▼▼▼

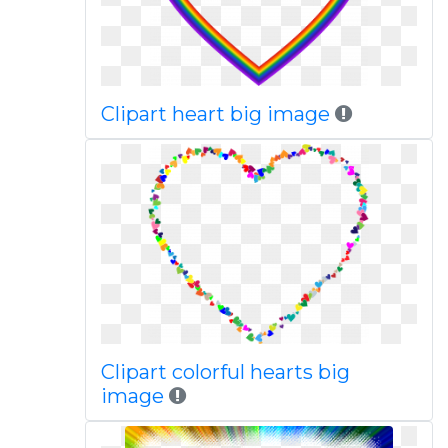
Clipart heart big image
Clipart colorful hearts big
image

▲▲▲

* **Exercise description**
Set down the data above verbatim, omitting every image.

* **Answer to this task**
Clipart heart big image
Clipart colorful hearts big
image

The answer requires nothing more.